#### Material supplied

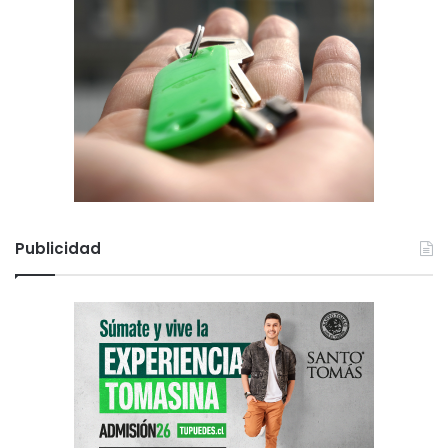
Publicidad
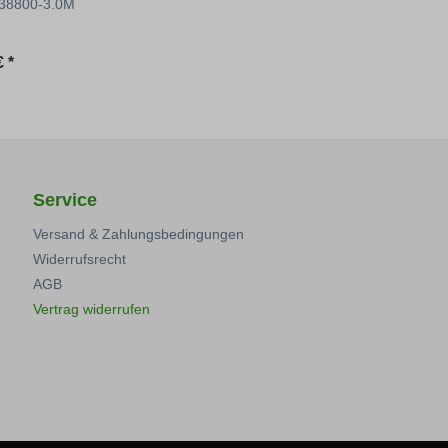
: 38800-3.0M
 Preis:
 *
Service
Versand & Zahlungsbedingungen
Widerrufsrecht
AGB
Vertrag widerrufen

########

Copy the records above precisely, and leave every image out of the copy.

Publicidad
: 38800-3.0M
 Preis:
 *
Service
Versand & Zahlungsbedingungen
Widerrufsrecht
AGB
Vertrag widerrufen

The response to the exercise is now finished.